Source material
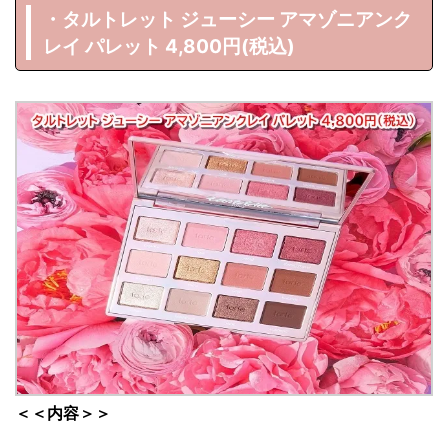
・タルトレット ジューシー アマゾニアンク
レイ パレット 4,800円(税込)
＜＜内容＞＞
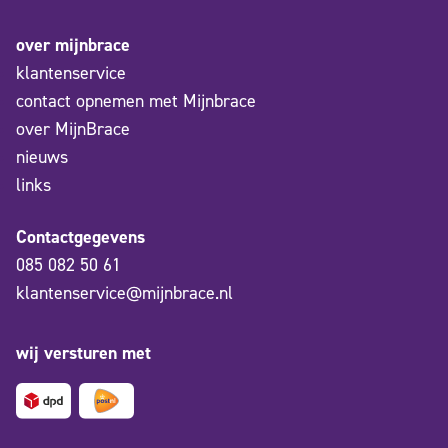
over mijnbrace
klantenservice
contact opnemen met Mijnbrace
over MijnBrace
nieuws
links
Contactgegevens
085 082 50 61
klantenservice@mijnbrace.nl
wij versturen met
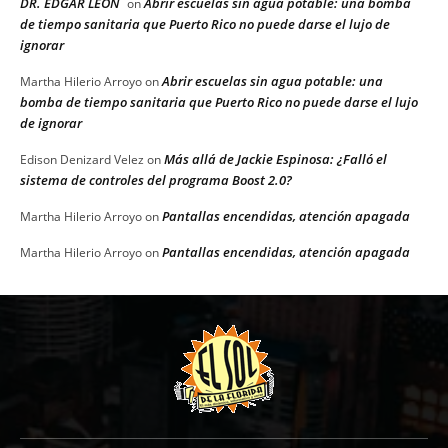
DR. EDGAR LEON
Abrir escuelas sin agua potable: una bomba
on
de tiempo sanitaria que Puerto Rico no puede darse el lujo de
ignorar
Abrir escuelas sin agua potable: una
Martha Hilerio Arroyo
on
bomba de tiempo sanitaria que Puerto Rico no puede darse el lujo
de ignorar
Más allá de Jackie Espinosa: ¿Falló el
Edison Denizard Velez
on
sistema de controles del programa Boost 2.0?
Pantallas encendidas, atención apagada
Martha Hilerio Arroyo
on
Pantallas encendidas, atención apagada
Martha Hilerio Arroyo
on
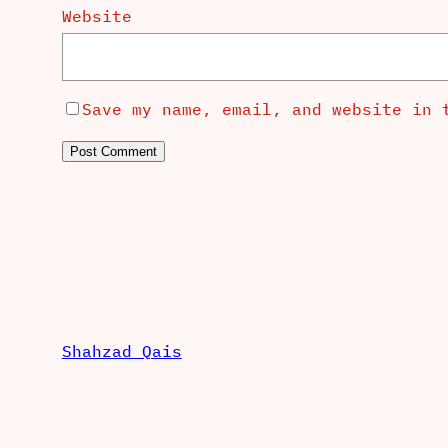
Website
Save my name, email, and website in 
Shahzad Qais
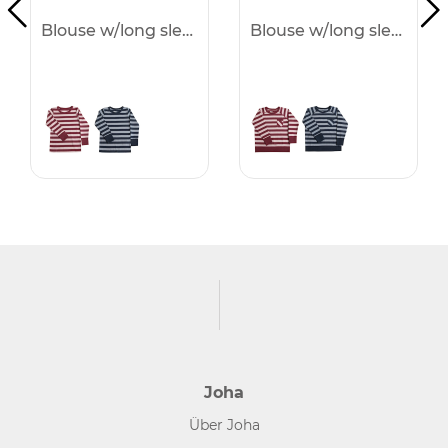
Blouse w/long sleeves -50%
Blouse w/long sleeves -50%
Joha
Über Joha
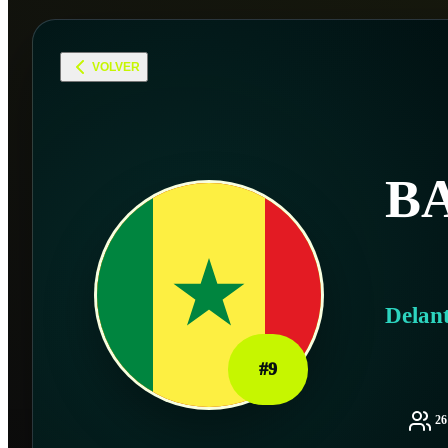
VOLVER
B
Delan
#
9
2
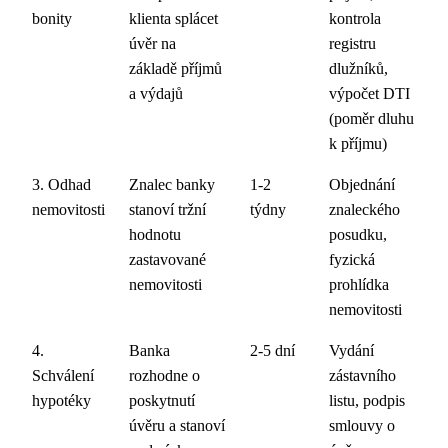
bonity
klienta splácet
kontrola
úvěr na
registru
základě příjmů
dlužníků,
a výdajů
výpočet DTI
(poměr dluhu
k příjmu)
3. Odhad
Znalec banky
1-2
Objednání
nemovitosti
stanoví tržní
týdny
znaleckého
hodnotu
posudku,
zastavované
fyzická
nemovitosti
prohlídka
nemovitosti
4.
Banka
2-5 dní
Vydání
Schválení
rozhodne o
zástavního
hypotéky
poskytnutí
listu, podpis
úvěru a stanoví
smlouvy o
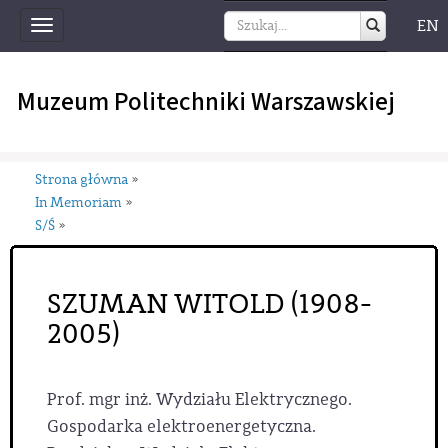
EN
Toggle
navigation
Muzeum Politechniki Warszawskiej
Strona główna
»
In Memoriam
»
S/Ś
»
SZUMAN WITOLD (1908-
2005)
Prof. mgr inż. Wydziału Elektrycznego.
Gospodarka elektroenergetyczna.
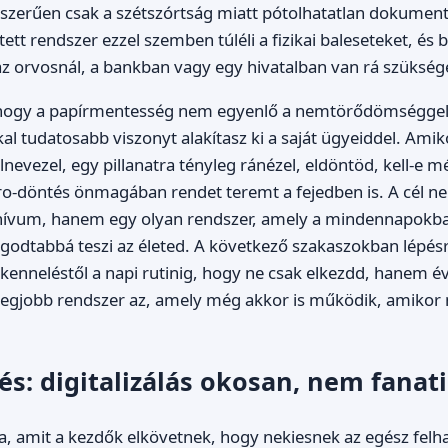
yszerűen csak a szétszórtság miatt pótolhatatlan dokumen
tett rendszer ezzel szemben túléli a fizikai baleseteket, é
az orvosnál, a bankban vagy egy hivatalban van rá szükség
, hogy a papírmentesség nem egyenlő a nemtörődömséggel
al tudatosabb viszonyt alakítasz ki a saját ügyeiddel. Amik
lnevezel, egy pillanatra tényleg ránézel, eldöntöd, kell-e m
kro-döntés önmagában rendet teremt a fejedben is. A cél ne
archívum, hanem egy olyan rendszer, amely a mindennapokb
odtabbá teszi az életed. A következő szakaszokban lépésr
szkenneléstől a napi rutinig, hogy ne csak elkezdd, hanem é
 legjobb rendszer az, amely még akkor is működik, amiko
pés: digitalizálás okosan, nem fana
, amit a kezdők elkövetnek, hogy nekiesnek az egész felh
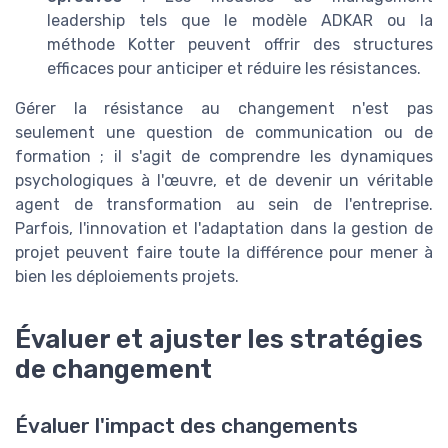
leadership tels que le modèle ADKAR ou la
méthode Kotter peuvent offrir des structures
efficaces pour anticiper et réduire les résistances.
Gérer la résistance au changement n'est pas
seulement une question de communication ou de
formation ; il s'agit de comprendre les dynamiques
psychologiques à l'œuvre, et de devenir un véritable
agent de transformation au sein de l'entreprise.
Parfois, l'innovation et l'adaptation dans la gestion de
projet peuvent faire toute la différence pour mener à
bien les déploiements projets.
Évaluer et ajuster les stratégies
de changement
Évaluer l'impact des changements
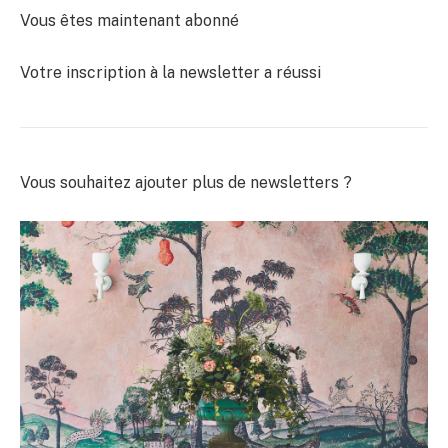
Vous êtes maintenant abonné
Votre inscription à la newsletter a réussi
Vous souhaitez ajouter plus de newsletters ?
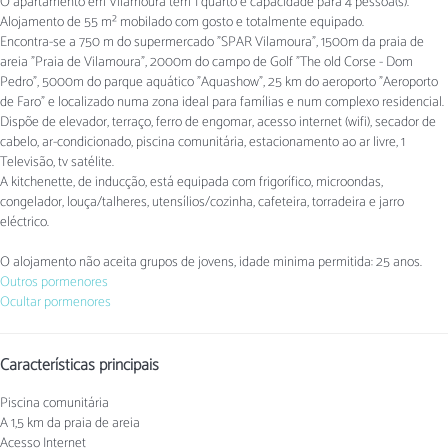
O apartamento em Vilamoura tem 1 quarto e capacidade para 4 pessoa(s).
Alojamento de 55 m² mobilado com gosto e totalmente equipado.
Encontra-se a 750 m do supermercado "SPAR Vilamoura", 1500m da praia de
areia "Praia de Vilamoura", 2000m do campo de Golf "The old Corse - Dom
Pedro", 5000m do parque aquático "Aquashow", 25 km do aeroporto "Aeroporto
de Faro" e localizado numa zona ideal para famílias e num complexo residencial.
Dispõe de elevador, terraço, ferro de engomar, acesso internet (wifi), secador de
cabelo, ar-condicionado, piscina comunitária, estacionamento ao ar livre, 1
Televisão, tv satélite.
A kitchenette, de inducção, está equipada com frigorífico, microondas,
congelador, louça/talheres, utensílios/cozinha, cafeteira, torradeira e jarro
eléctrico.
O alojamento não aceita grupos de jovens, idade minima permitida: 25 anos.
Outros pormenores
Ocultar pormenores
Características principais
Piscina comunitária
A 1,5 km da praia de areia
Acesso Internet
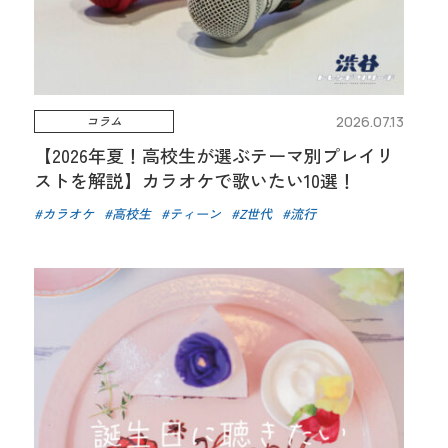
コラム
2026.07.13
【2026年夏！高校生が選ぶテーマ別プレイリ
ストを解説】カラオケで歌いたい10選！
カラオケ
高校生
ティーン
Z世代
流行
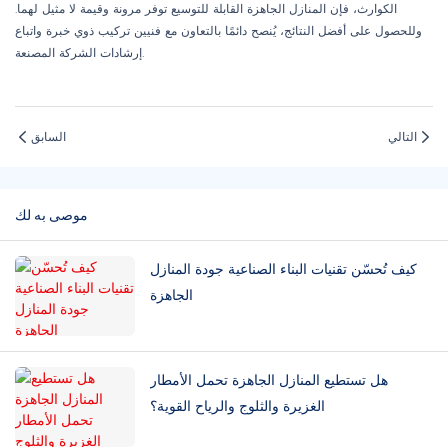
الكوارث، فإن المنازل الجاهزة القابلة للتوسيع توفر مرونة وقيمة لا مثيل لهما.
وللحصول على أفضل النتائج، يُنصح دائمًا بالتعاون مع فنيين تركيب ذوي خبرة واتباع
إرشادات الشركة المصنعة.
التالي
السابق
موصى به لك
كيف تُحسّن تقنيات البناء الصناعية جودة المنازل
الجاهزة
هل تستطيع المنازل الجاهزة تحمل الأمطار
الغزيرة والثلوج والرياح القوية؟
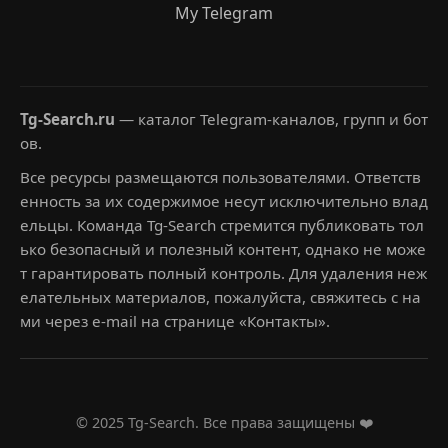
My Telegram
Tg-Search.ru
— каталог Telegram-каналов, групп и бот
ов.
Все ресурсы размещаются пользователями. Ответств
енность за их содержимое несут исключительно влад
ельцы. Команда Tg-Search стремится публиковать тол
ько безопасный и полезный контент, однако не може
т гарантировать полный контроль. Для удаления неж
елательных материалов, пожалуйста, свяжитесь с на
ми через e-mail на странице «Контакты».
© 2025 Tg-Search. Все права защищены ❤️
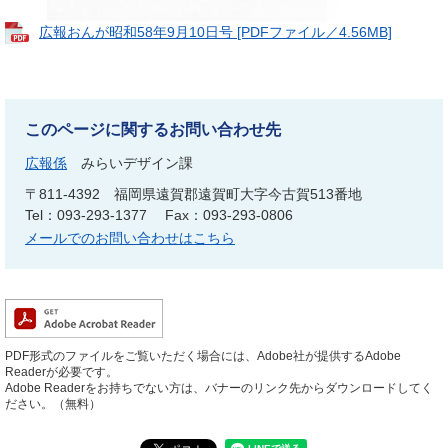
広報おんが昭和58年9月10日号 [PDFファイル／4.56MB]
このページに関するお問い合わせ先
広報係
みらいデザイン課
〒811-4392
福岡県遠賀郡遠賀町大字今古賀513番地
Tel：093-293-1377
Fax：093-293-0806
メールでのお問い合わせはこちら
PDF形式のファイルをご覧いただく場合には、Adobe社が提供するAdobe
Readerが必要です。
Adobe Readerをお持ちでない方は、バナーのリンク先からダウンロードしてく
ださい。（無料）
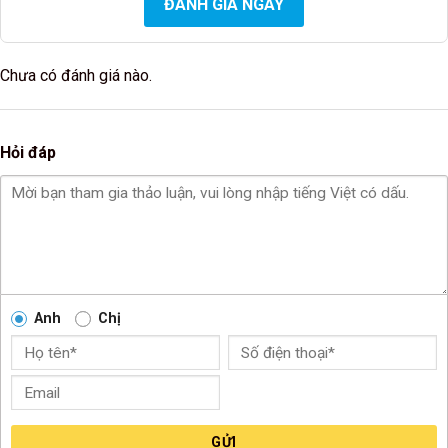
ĐÁNH GIÁ NGAY
Chưa có đánh giá nào.
Hỏi đáp
Anh
Chị
GỬI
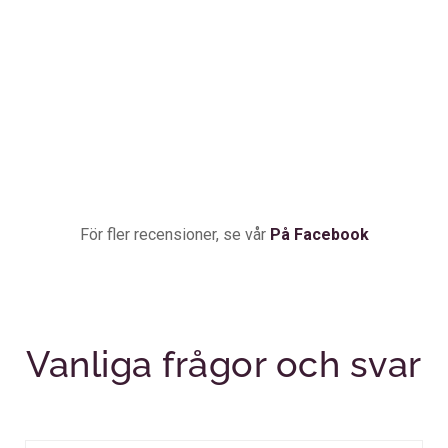
För fler recensioner, se vår
På Facebook
Vanliga frågor och svar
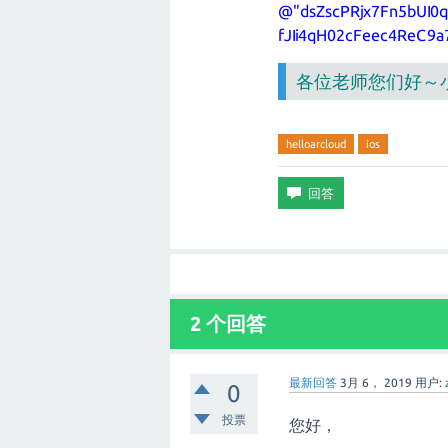
@"dsZscPRjx7Fn5bUI0
fJIi4qH02cFeec4ReC9
各位老师您们好～小弟
helloarcloud
ios
2 个回答
最新回答
3月 6， 2019
用户:
0
投票
您好，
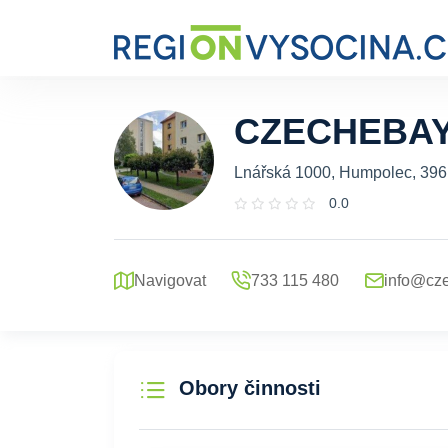
CZECHEBAY
Lnářská 1000, Humpolec, 396
0.0
Navigovat
733 115 480
info@cz
Obory činnosti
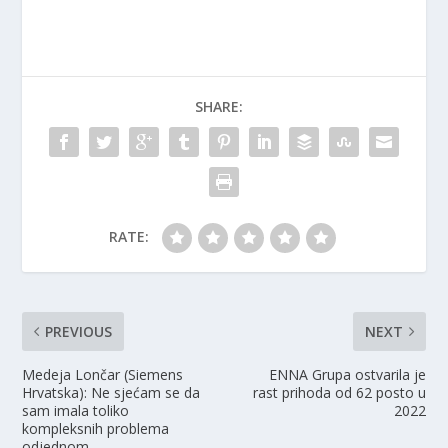
SHARE:
RATE:
PREVIOUS
NEXT
Medeja Lončar (Siemens
ENNA Grupa ostvarila je
Hrvatska): Ne sjećam se da
rast prihoda od 62 posto u
sam imala toliko
2022
kompleksnih problema
odjednom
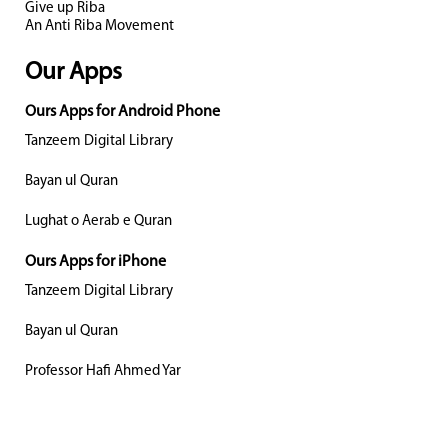
Give up Riba
An Anti Riba Movement
Our Apps
Ours Apps for Android Phone
Tanzeem Digital Library
Bayan ul Quran
Lughat o Aerab e Quran
Ours Apps for iPhone
Tanzeem Digital Library
Bayan ul Quran
Professor Hafi Ahmed Yar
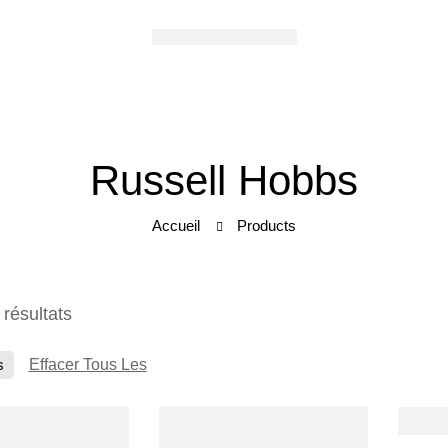
Russell Hobbs
Accueil
Products
 résultats
s
Effacer Tous Les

Task details
The material above is to be output exactly, with each picture left out.

Solution for this task
・タルトレット ジューシー アマゾニアンク
レイ パレット 4,800円(税込)
＜＜内容＞＞
over mijnbrace
klantenservice
contact opnemen met Mijnbrace
over MijnBrace
nieuws
links
Contactgegevens
085 082 50 61
klantenservice@mijnbrace.nl
wij versturen met
DR. EDGAR LEON
Abrir escuelas sin agua potable: una bomba
on
de tiempo sanitaria que Puerto Rico no puede darse el lujo de
ignorar
Abrir escuelas sin agua potable: una
Martha Hilerio Arroyo
on
bomba de tiempo sanitaria que Puerto Rico no puede darse el lujo
de ignorar
Más allá de Jackie Espinosa: ¿Falló el
Edison Denizard Velez
on
sistema de controles del programa Boost 2.0?
Pantallas encendidas, atención apagada
Martha Hilerio Arroyo
on
Pantallas encendidas, atención apagada
Martha Hilerio Arroyo
on
Website
Save my name, email, and website in 
Shahzad Qais
Blouse w/long sleeves -50%
Blouse w/long sleeves -50%
Joha
Über Joha
VOLVER
B
Delan
#
9
2
bonity
klienta splácet
kontrola
úvěr na
registru
základě příjmů
dlužníků,
a výdajů
výpočet DTI
(poměr dluhu
k příjmu)
3. Odhad
Znalec banky
1-2
Objednání
nemovitosti
stanoví tržní
týdny
znaleckého
hodnotu
posudku,
zastavované
fyzická
nemovitosti
prohlídka
nemovitosti
4.
Banka
2-5 dní
Vydání
Schválení
rozhodne o
zástavního
hypotéky
poskytnutí
listu, podpis
úvěru a stanoví
smlouvy o
EN
Toggle
navigation
Muzeum Politechniki Warszawskiej
Strona główna
»
In Memoriam
»
S/Ś
»
SZUMAN WITOLD (1908-
2005)
Prof. mgr inż. Wydziału Elektrycznego.
Gospodarka elektroenergetyczna.
yszerűen csak a szétszórtság miatt pótolhatatlan dokumen
tett rendszer ezzel szemben túléli a fizikai baleseteket, é
az orvosnál, a bankban vagy egy hivatalban van rá szükség
, hogy a papírmentesség nem egyenlő a nemtörődömséggel
al tudatosabb viszonyt alakítasz ki a saját ügyeiddel. Amik
lnevezel, egy pillanatra tényleg ránézel, eldöntöd, kell-e m
kro-döntés önmagában rendet teremt a fejedben is. A cél ne
archívum, hanem egy olyan rendszer, amely a mindennapokb
odtabbá teszi az életed. A következő szakaszokban lépésr
szkenneléstől a napi rutinig, hogy ne csak elkezdd, hanem é
 legjobb rendszer az, amely még akkor is működik, amiko
pés: digitalizálás okosan, nem fana
, amit a kezdők elkövetnek, hogy nekiesnek az egész felh
leadership tels que le modèle ADKAR ou la
méthode Kotter peuvent offrir des structures
efficaces pour anticiper et réduire les résistances.
Gérer la résistance au changement n'est pas
seulement une question de communication ou de
formation ; il s'agit de comprendre les dynamiques
psychologiques à l'œuvre, et de devenir un véritable
agent de transformation au sein de l'entreprise.
Parfois, l'innovation et l'adaptation dans la gestion de
projet peuvent faire toute la différence pour mener à
bien les déploiements projets.
Évaluer et ajuster les stratégies
de changement
Évaluer l'impact des changements
Vous êtes maintenant abonné
Votre inscription à la newsletter a réussi
Vous souhaitez ajouter plus de newsletters ?
O apartamento em Vilamoura tem 1 quarto e capacidade para 4 pessoa(s).
Alojamento de 55 m² mobilado com gosto e totalmente equipado.
Encontra-se a 750 m do supermercado "SPAR Vilamoura", 1500m da praia de
areia "Praia de Vilamoura", 2000m do campo de Golf "The old Corse - Dom
Pedro", 5000m do parque aquático "Aquashow", 25 km do aeroporto "Aeroporto
de Faro" e localizado numa zona ideal para famílias e num complexo residencial.
Dispõe de elevador, terraço, ferro de engomar, acesso internet (wifi), secador de
cabelo, ar-condicionado, piscina comunitária, estacionamento ao ar livre, 1
Televisão, tv satélite.
A kitchenette, de inducção, está equipada com frigorífico, microondas,
congelador, louça/talheres, utensílios/cozinha, cafeteira, torradeira e jarro
eléctrico.
O alojamento não aceita grupos de jovens, idade minima permitida: 25 anos.
Outros pormenores
Ocultar pormenores
Características principais
Piscina comunitária
A 1,5 km da praia de areia
Acesso Internet
コラム
2026.07.13
【2026年夏！高校生が選ぶテーマ別プレイリ
ストを解説】カラオケで歌いたい10選！
カラオケ
高校生
ティーン
Z世代
流行
الكوارث، فإن المنازل الجاهزة القابلة للتوسيع توفر مرونة وقيمة لا مثيل لهما.
وللحصول على أفضل النتائج، يُنصح دائمًا بالتعاون مع فنيين تركيب ذوي خبرة واتباع
إرشادات الشركة المصنعة.
التالي
السابق
موصى به لك
كيف تُحسّن تقنيات البناء الصناعية جودة المنازل
الجاهزة
هل تستطيع المنازل الجاهزة تحمل الأمطار
الغزيرة والثلوج والرياح القوية؟
My Telegram
Tg-Search.ru
— каталог Telegram-каналов, групп и бот
ов.
Все ресурсы размещаются пользователями. Ответств
енность за их содержимое несут исключительно влад
ельцы. Команда Tg-Search стремится публиковать тол
ько безопасный и полезный контент, однако не може
т гарантировать полный контроль. Для удаления неж
елательных материалов, пожалуйста, свяжитесь с на
ми через e-mail на странице «Контакты».
© 2025 Tg-Search. Все права защищены ❤️
広報おんが昭和58年9月10日号 [PDFファイル／4.56MB]
このページに関するお問い合わせ先
広報係
みらいデザイン課
〒811-4392
福岡県遠賀郡遠賀町大字今古賀513番地
Tel：093-293-1377
Fax：093-293-0806
メールでのお問い合わせはこちら
PDF形式のファイルをご覧いただく場合には、Adobe社が提供するAdobe
Readerが必要です。
Adobe Readerをお持ちでない方は、バナーのリンク先からダウンロードしてく
ださい。（無料）
ĐÁNH GIÁ NGAY
Chưa có đánh giá nào.
Hỏi đáp
Anh
Chị
GỬI
För fler recensioner, se vår
På Facebook
Vanliga frågor och svar
@"dsZscPRjx7Fn5bUI0
fJIi4qH02cFeec4ReC9
各位老师您们好～小弟
helloarcloud
ios
2 个回答
最新回答
3月 6， 2019
用户:
0
投票
您好，
CZECHEBAY
Lnářská 1000, Humpolec, 396
0.0
Navigovat
733 115 480
info@cz
Obory činnosti
SHARE:
RATE:
PREVIOUS
NEXT
Medeja Lončar (Siemens
ENNA Grupa ostvarila je
Hrvatska): Ne sjećam se da
rast prihoda od 62 posto u
sam imala toliko
2022
kompleksnih problema
odjednom
Give up Riba
An Anti Riba Movement
Our Apps
Ours Apps for Android Phone
Tanzeem Digital Library
Bayan ul Quran
Lughat o Aerab e Quran
Ours Apps for iPhone
Tanzeem Digital Library
Bayan ul Quran
Professor Hafi Ahmed Yar
Russell Hobbs
Accueil
Products
 résultats
s
Effacer Tous Les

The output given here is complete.